02 March 2021

Books in February 2021

On track at the moment.

Several novels and some RPGs (one of which still needs to written up as a review) this month.


The King in Yellow


The King in Yellow (Robert W Chambers)
This is the third or fourth time I’ve read this book. I actually read the Project Gutenberg version rather than this one as it was better formatted and didn’t have the glaring typos.

The main King in Yellow stories are still great, but they’re not as impactful on rereading. They’re touchstones for several gaming lines like Pelgrane Press’s “The Yellow King” RPG and Arc Dream’s “Delta Green - Impossible Landscapes” so I’d wanted to revisit. I like the slightly weird and twisted visions in them.

The other books about life in Paris never rose above okay; I found them a bit tedious and needed to work at them to finish. I do wish the Chaosium version of this was available as an ebook.


Bear Head - great sequel to 'Dogs of War'

Bear Head (Adrian Tchaikovsky)

Sequel to “Dogs of War”. Near future SF with action split between Earth and Mars. This moves some years on from the events of the previous novel, and pitches the characters into a world which has turned against distributed intelligences and is starting to reconsider whether collaring (installing hierarchies of control into mindware) is acceptable in some circumstances. The villain of the piece is a US politician with shades of Trump. The story explores some interesting elements on agency and politics. I enjoyed this a lot.
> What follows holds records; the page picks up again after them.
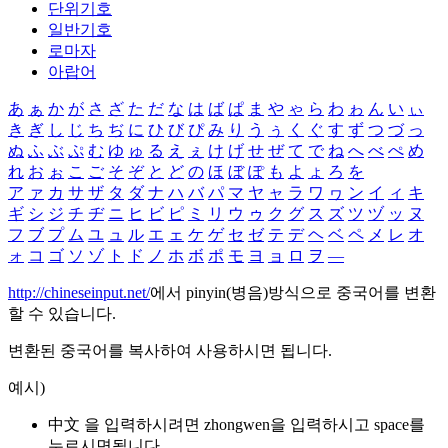
단위기호
일반기호
로마자
아랍어
あ
ぁ
か
が
さ
ざ
た
だ
な
は
ば
ぱ
ま
や
ゃ
ら
わ
ゎ
ん
い
ぃ
き
ぎ
し
じ
ち
ぢ
に
ひ
び
ぴ
み
り
う
ぅ
く
ぐ
す
ず
つ
づ
っ
ぬ
ふ
ぶ
ぷ
む
ゆ
ゅ
る
え
ぇ
け
げ
せ
ぜ
て
で
ね
へ
べ
ぺ
め
れ
お
ぉ
こ
ご
そ
ぞ
と
ど
の
ほ
ぼ
ぽ
も
よ
ょ
ろ
を
ア
ァ
カ
サ
ザ
タ
ダ
ナ
ハ
バ
パ
マ
ヤ
ャ
ラ
ワ
ヮ
ン
イ
ィ
キ
ギ
シ
ジ
チ
ヂ
ニ
ヒ
ビ
ピ
ミ
リ
ウ
ゥ
ク
グ
ス
ズ
ツ
ヅ
ッ
ヌ
フ
ブ
プ
ム
ユ
ュ
ル
エ
ェ
ケ
ゲ
セ
ゼ
テ
デ
ヘ
ベ
ペ
メ
レ
オ
ォ
コ
ゴ
ソ
ゾ
ト
ド
ノ
ホ
ボ
ポ
モ
ヨ
ョ
ロ
ヲ
―
http://chineseinput.net/
에서 pinyin(병음)방식으로 중국어를 변환
할 수 있습니다.
변환된 중국어를 복사하여 사용하시면 됩니다.
예시)
中文 을 입력하시려면
zhongwen
을 입력하시고 space를
누르시면됩니다.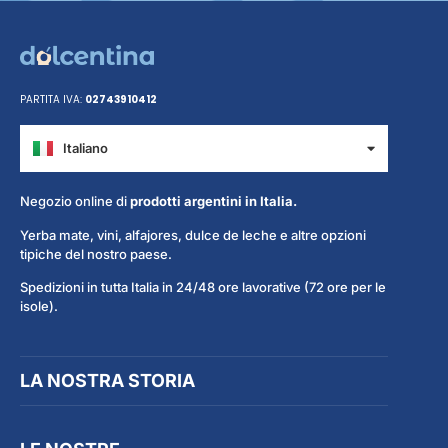
PARTITA IVA:
02743910412
Italiano
Español
Negozio online di
prodotti argentini in Italia.
Yerba mate, vini, alfajores, dulce de leche e altre opzioni
tipiche del nostro paese.
Spedizioni in tutta Italia in 24/48 ore lavorative (72 ore per le
isole).
LA NOSTRA STORIA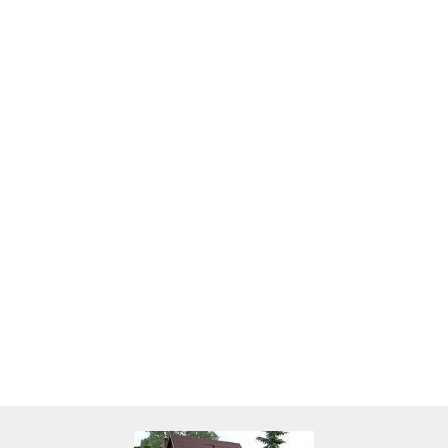
Skarbonka krowa w700b/4475
22.00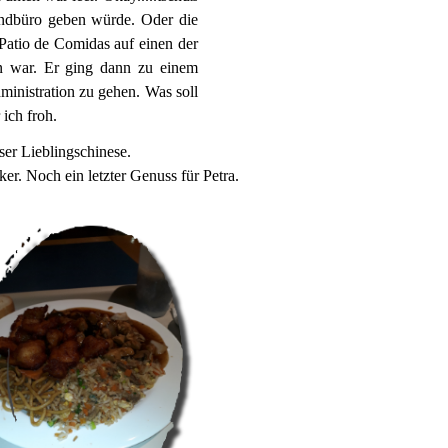
undbüro geben würde. Oder die
atio de Comidas auf einen der
en war. Er ging dann zu einem
inistration zu gehen. Was soll
 ich froh.
ser Lieblingschinese.
ker. Noch ein letzter Genuss für Petra.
A thriller written to be a movie.


A Death in Sweden (Kevin Wignall)

Enjoyable thriller which definitely feels like it’s been written with at least one eye on optioning for a movie script. The protagonist, Dan, is a freelance contractor who spent a lot of time in the past carrying out kidnappings to support the CIA rendition process. Now someone has started to kill off his former colleagues and he soon finds them coming after him. He needs to find out who is after him, why they want to kill him and a way to survive. Above average, with an energy that makes it hard to put down. It’s more at the action end of the genre than the le Carré end.